Il leva les sourcils, surpris.
Ruth avait prévenu tout le monde : elle voulait que Carlos se découvre, soit réceptif, qu’il y ait un échange, et qu’à ses yeux l’équipe d’enquêteurs présente ne soit pas là simplement pour recueillir sa vérité.
— Euh… sur l’enquête, sur quoi ? Votre travail ?
— Oui.
— J’imagine que vous ne pouvez pas tout me dire, de toute façon, votre question… me surprend un peu, mais bon. Je voudrais… savoir comment est morte Irène, on ne m’a rien dit.
Ruth garda le silence une seconde, beaucoup d’enquêteurs présents notèrent qu’il venait de mettre le doigt sur un élément qui était en rapport direct avec « le personnage » qu’il était, le soldat commando.

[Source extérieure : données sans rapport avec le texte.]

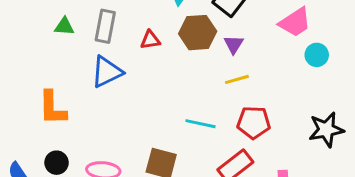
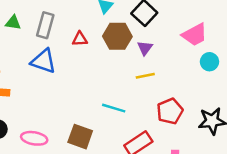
blue triangle: (107, 72) -> (43, 61), turned 40
red pentagon: (254, 122) -> (170, 111), moved, turned -30

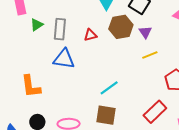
green triangle: (13, 23) -> (37, 25), moved, turned -32
cyan line: (114, 108) -> (109, 88), moved, turned -42

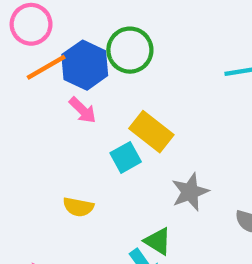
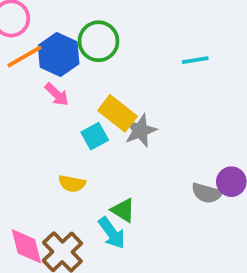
gray star: (190, 192) -> (140, 130), moved
yellow semicircle: (78, 207) -> (72, 184), moved

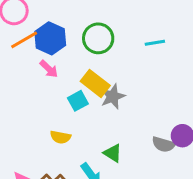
green circle: (98, 41) -> (98, 38), moved
green triangle: (123, 210) -> (113, 153), moved

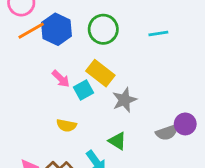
pink arrow: (49, 69) -> (61, 79), moved
gray star: (113, 96) -> (124, 100), moved
gray semicircle: (164, 144) -> (167, 132), turned -35

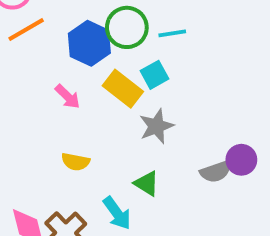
blue hexagon: (57, 29) -> (89, 43), moved
cyan line: (158, 33) -> (172, 33), moved
cyan square: (83, 90) -> (154, 75), moved

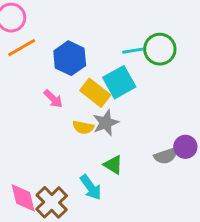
green circle: (127, 27) -> (160, 49), moved
cyan square: (154, 75) -> (119, 82), size x1.5
gray star: (156, 126) -> (106, 123), moved
yellow semicircle: (76, 162) -> (83, 127), moved

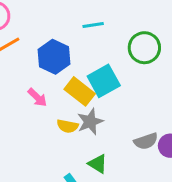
cyan line: (133, 51) -> (93, 25), moved
gray semicircle: (166, 156) -> (146, 141), moved

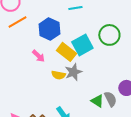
green circle: (144, 48) -> (109, 35), moved
gray semicircle: (146, 141) -> (110, 99), moved, turned -98
green triangle: (98, 164) -> (97, 101), moved

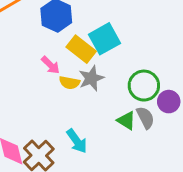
green circle: (109, 35) -> (144, 86), moved
pink arrow: (38, 56) -> (50, 65), moved

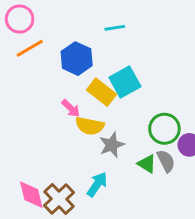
gray star: (91, 78) -> (112, 145), moved
yellow semicircle: (69, 83) -> (90, 126), size x1.4
cyan arrow: (77, 141) -> (97, 184), turned -110

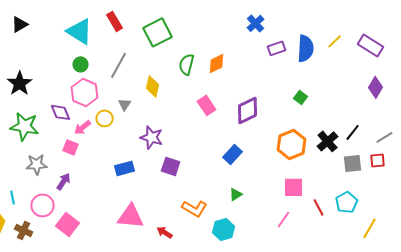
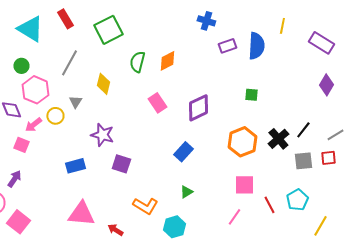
blue cross: (256, 23) -> (206, 21), turned -30
yellow line: (335, 41) -> (282, 26), moved, turned -35
green circle: (81, 64) -> (21, 66), moved
green square: (301, 97) -> (251, 95), turned -32

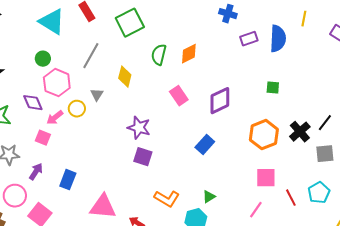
purple star: (102, 135) -> (139, 128), moved
blue rectangle: (75, 166) -> (68, 180), moved, turned -54
green triangle: (186, 192) -> (209, 197), moved

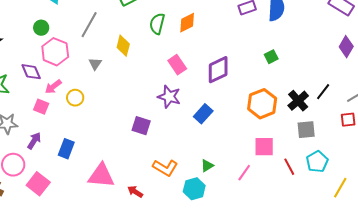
green square: (273, 88) -> (271, 57), turned -32
yellow circle: (77, 109) -> (75, 98), moved
purple star: (139, 128) -> (169, 97), moved
gray square: (325, 154) -> (306, 130), moved
pink line: (256, 210) -> (244, 173), moved

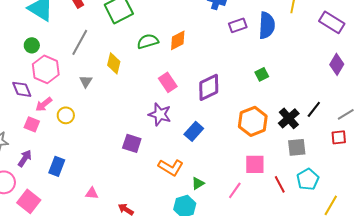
green semicircle: (157, 24) -> (148, 41), turned 60
orange L-shape: (165, 168) -> (171, 167), moved
pink triangle: (101, 176) -> (92, 193), size x0.5

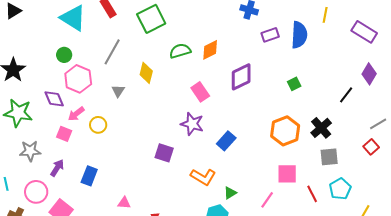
purple diamond: (209, 87) -> (241, 77), moved
black line: (314, 109) -> (346, 95), moved
red square: (339, 137) -> (371, 147), turned -35

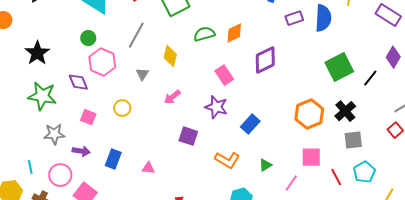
green square: (294, 84) -> (339, 67), moved, size x2.0
pink arrow: (76, 114) -> (172, 97), moved
purple arrow: (57, 168) -> (81, 151), turned 66
green triangle: (230, 193) -> (265, 165), moved
pink triangle: (124, 203) -> (148, 168), moved

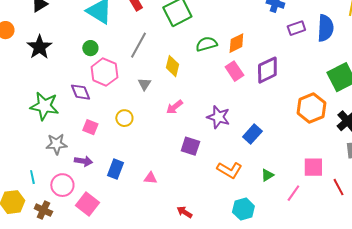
black star: (37, 53) -> (39, 47), moved
pink rectangle: (224, 75) -> (234, 71), moved
orange hexagon: (309, 114) -> (311, 108), moved

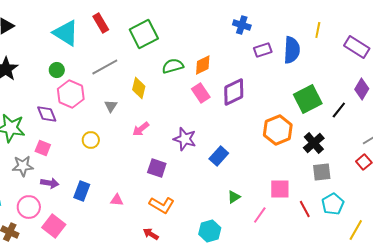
gray line: (138, 45) -> (105, 67), turned 32
pink square: (90, 127) -> (43, 148), moved
orange L-shape: (229, 170) -> (162, 205), moved

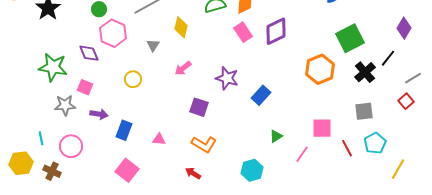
black line: (339, 110) -> (388, 58), moved
black cross: (314, 143) -> (365, 72), moved
purple arrow: (50, 183) -> (99, 114), moved
pink square: (54, 226) -> (127, 170), moved

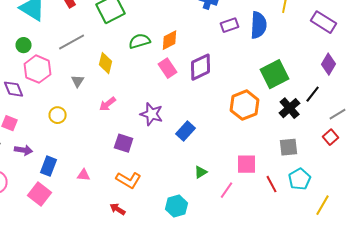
pink square: (127, 170) -> (40, 194), moved

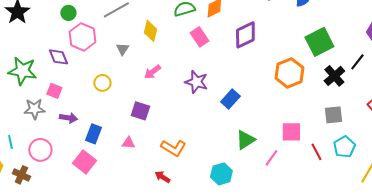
pink rectangle: (168, 68) -> (199, 37), moved
purple square: (124, 143) -> (140, 111), moved
green triangle: (201, 172) -> (245, 140), size x1.5

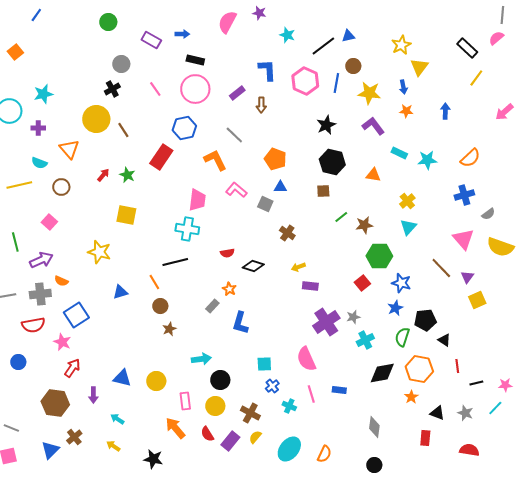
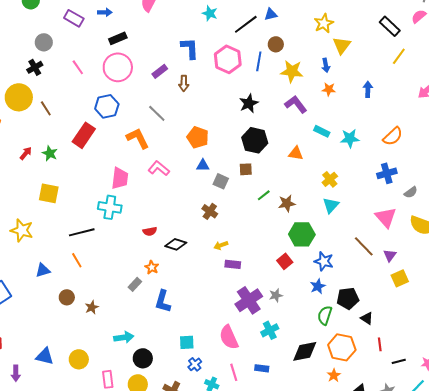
black rectangle: (195, 60) -> (118, 38), turned -36
gray square: (265, 204) -> (221, 181), moved
black line: (175, 262) -> (82, 232), moved
brown circle: (160, 306) -> (67, 297), moved
cyan cross: (365, 340) -> (270, 330), moved

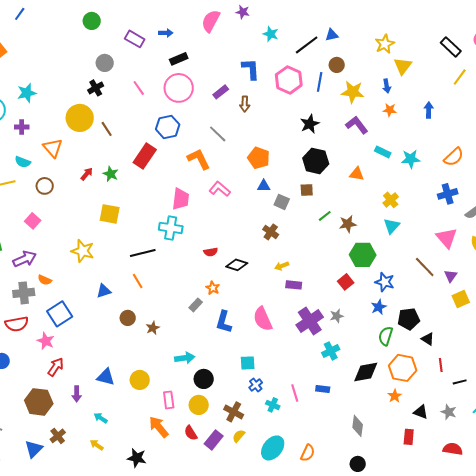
pink semicircle: (229, 337) -> (263, 319), moved

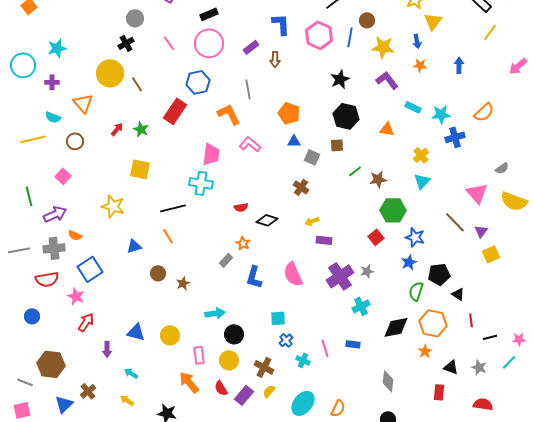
gray line: (218, 134) -> (248, 89), turned 36
blue cross: (448, 194) -> (455, 137), moved
brown hexagon: (39, 402) -> (51, 364), moved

Puis la commissaire répondit :
— On l’a torturée, et étranglée, ou plus exactement tordu le cou… M. Dacosta, je vais… faire quelque chose de formellement répréhensible, qui pourrait ruiner le dossier sur le plan juridique et me coûter cher, mais nous avons besoin d’avancer, j’assume donc, devant toute mon équipe. Je vais vous décrire exactement la façon dont on a tué Irène Frageau. Vous êtes… émotionnellement capable d’entendre cela, je crois… ? Dites-m…
— Oui. Allez-y, répondit Carlos d’un ton ferme.
— J’ai besoin de savoir si cela vous évoque quelque chose. Je vous lis l’extrait du rapport d’autopsie concernant ce point, sans m’étendre, par décence pour vous, pour la victime et pour tous ceux ici présents…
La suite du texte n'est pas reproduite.